EXERCISE PROMPT: Working from the data below, write out exactly the lines from its first through the line that contains "avez des paires clé-valeur, ou le mode", both ends included and pictures omitted.

DATA SHOWN:
BEGIN

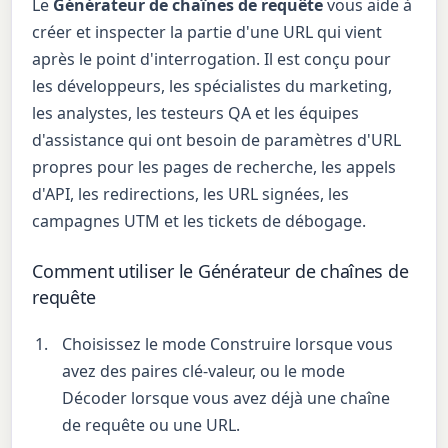
Le
Générateur de chaînes de requête
vous aide à
créer et inspecter la partie d'une URL qui vient
après le point d'interrogation. Il est conçu pour
les développeurs, les spécialistes du marketing,
les analystes, les testeurs QA et les équipes
d'assistance qui ont besoin de paramètres d'URL
propres pour les pages de recherche, les appels
d'API, les redirections, les URL signées, les
campagnes UTM et les tickets de débogage.
Comment utiliser le Générateur de chaînes de
requête
Choisissez le mode Construire lorsque vous
avez des paires clé-valeur, ou le mode
Décoder lorsque vous avez déjà une chaîne
de requête ou une URL.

END

RESPONSE TO THE TASK:
Le
Générateur de chaînes de requête
vous aide à
créer et inspecter la partie d'une URL qui vient
après le point d'interrogation. Il est conçu pour
les développeurs, les spécialistes du marketing,
les analystes, les testeurs QA et les équipes
d'assistance qui ont besoin de paramètres d'URL
propres pour les pages de recherche, les appels
d'API, les redirections, les URL signées, les
campagnes UTM et les tickets de débogage.
Comment utiliser le Générateur de chaînes de
requête
Choisissez le mode Construire lorsque vous
avez des paires clé-valeur, ou le mode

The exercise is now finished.